Tomas Milian, Antonioni's star in Identification of a Woman, was born in Cuba and settled in Italy. Milian doesn't look like Antonioni, who has the face of an artist and aristocrat, an alienated man. Milian looks tough, moody. He was one of the stars of Italian spaghetti Westerns: the form mastered by director Sergio Leone and his American star Clint Eastwood.

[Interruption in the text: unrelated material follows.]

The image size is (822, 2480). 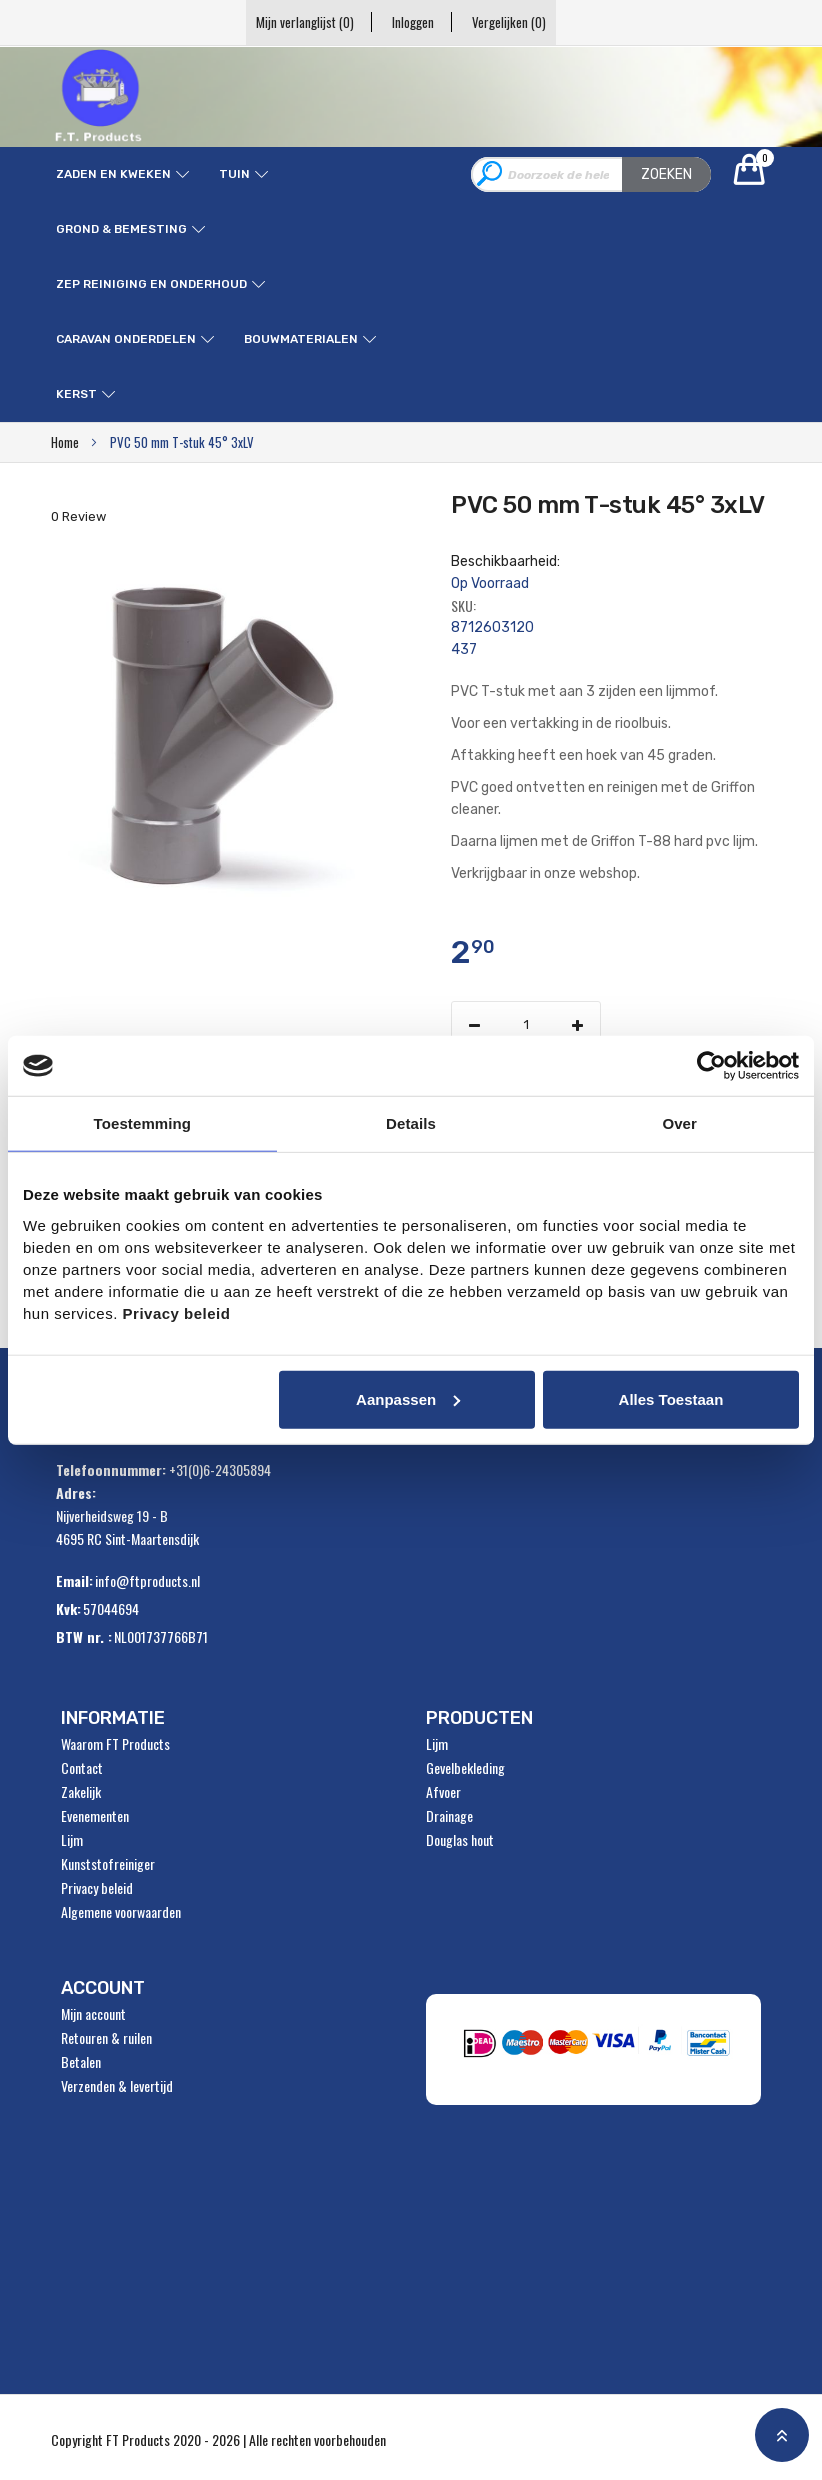 I want to click on Drainage, so click(x=449, y=1816).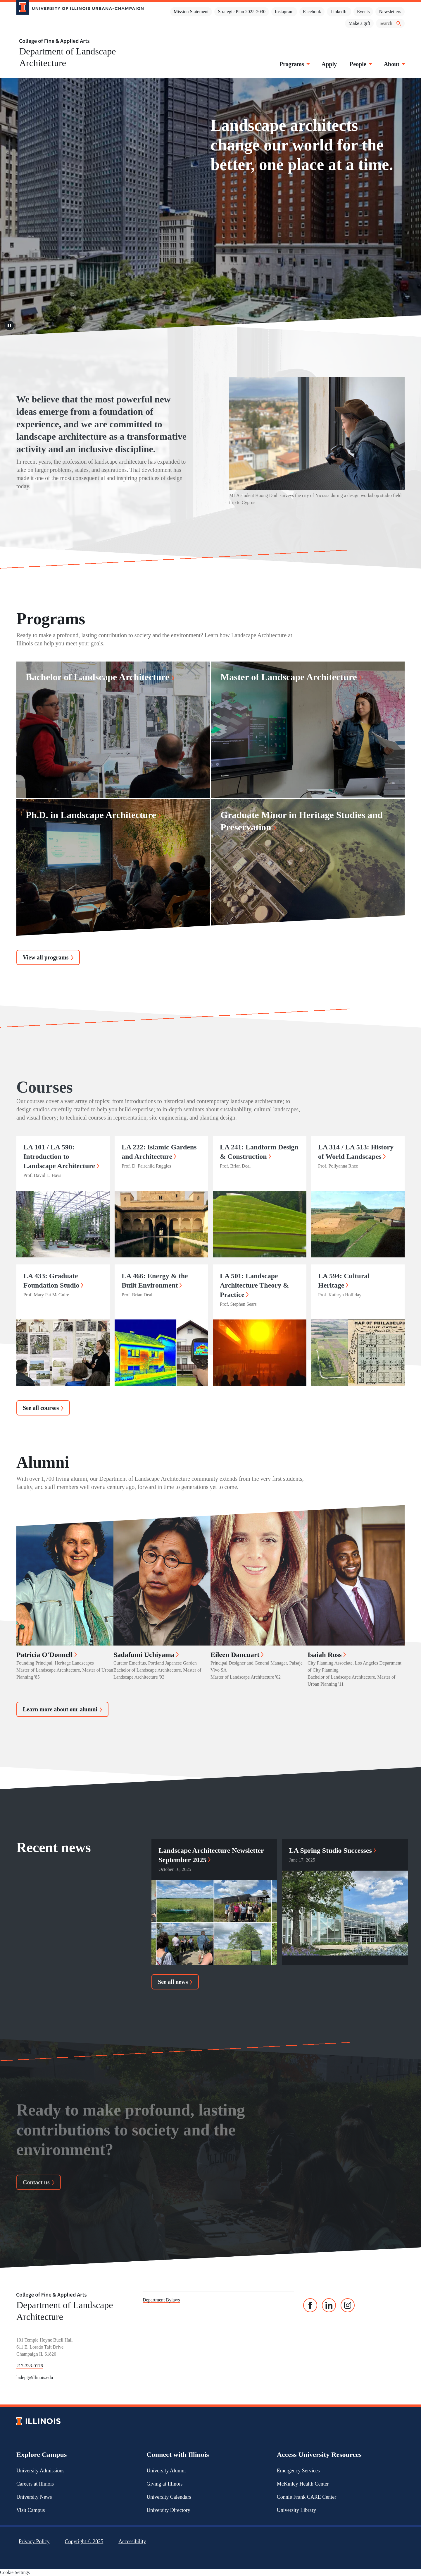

Michelangelo Antonioni was Italy's cinematic poet of the malaise of the upper and upper middle classes -- and Identification of a Woman may have been his last great film. He was a supreme modernist, an architect who became a master of the architecture of cinema and desire: of visual forms, of place, of eroticism, of ennui. Making this film, in collaboration with writers Gerard Brach and Tonino Guerra and cinematographer Carlo Di Palma, setting it in a contemporary world of filmmakers and their lovers, he became more obviously personal, cut to the core of his vision: a stunning view of a world full of beautiful objects, beautifully framed -- the people included -- in a vision that may also be trembling on the edge of an abyss. Or of plunging into the sun. (Extras: trailer; booklet with essay by John Powers and an interview of Antonioni by Gideo Bachmann.)